Question - Snells is a retail department store. The following cost-volume relationships were used in developing a flexible budget for the company for the current year:
Yearly Variable Expenses per Sales Dollar
Fixed Expenses
Cost of merchandise sold $ 0.600
Selling and promotion expense $ 210,000 0.082
Building occupancy expense 186,000 0.022
Buying expense 150,000 0.041
Delivery expense 111,000 0.008
Credit and collection expense 72,000 0.002
Administrative expense 531,000 0.003
Totals $ 1,260,000 $ 0.758
Management expected to attain a sales level of $12 million during the current year. At the end of the year, the actual results achieved by the company were as follows:
Net sales $ 10,500,000
Cost of goods sold 6,180,000
Selling and promotion expense 1,020,000
Building occupancy expense 420,000
Buying expense 594,000
Delivery expense 183,000
Credit and collection expense 90,000
Administrative expense 564,000
Instructions
a.
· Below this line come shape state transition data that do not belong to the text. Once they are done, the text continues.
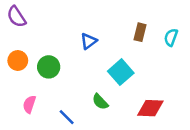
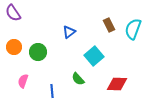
brown rectangle: (140, 32) -> (109, 25), turned -40
cyan semicircle: (171, 37) -> (133, 29), size x1.5
blue line: (67, 117) -> (52, 91), turned 40

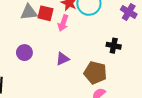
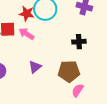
pink arrow: (63, 23) -> (26, 34), turned 119

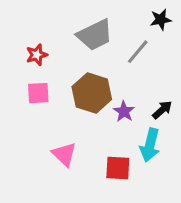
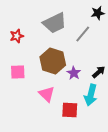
pink square: (38, 93) -> (18, 72), moved
pink triangle: (64, 154) -> (47, 94), moved

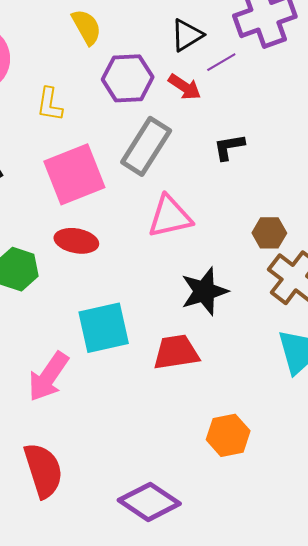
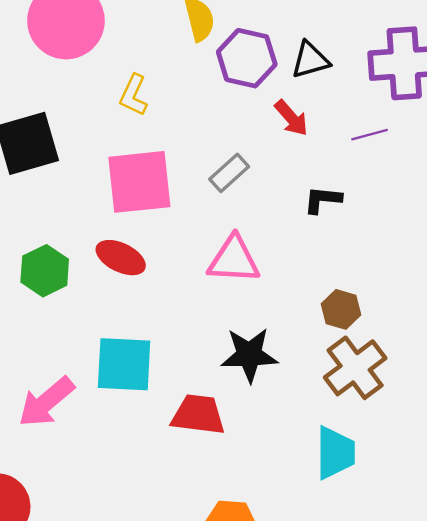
purple line: (221, 62) -> (370, 135), moved
purple hexagon: (128, 78) -> (247, 58), moved
gray rectangle: (146, 146) -> (229, 173), size x0.6

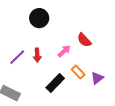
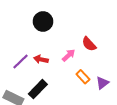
red arrow: (37, 55) -> (41, 59), turned 104
black rectangle: (55, 83) -> (38, 89), moved

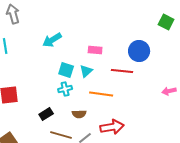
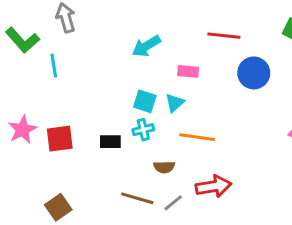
cyan arrow: (52, 40) -> (146, 46), moved
red line: (122, 71) -> (224, 36), moved
black rectangle: (46, 114) -> (110, 142), moved, turned 32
Prepare a schedule comparing the actual results with flexible budget amounts developed for the actual sales volume of $10,500,000. Organize your schedule as a partial multiple-step income statement, ending with operating income. Include separate columns for (1) flexible budget amounts, (2) actual amounts, and (3) any amount over (under) budget. Use the cost-volume relationships given in the problem to compute the flexible budget amounts.
b. Write a statement evaluating the company's performance in relation to the plan reflected in the flexible budget.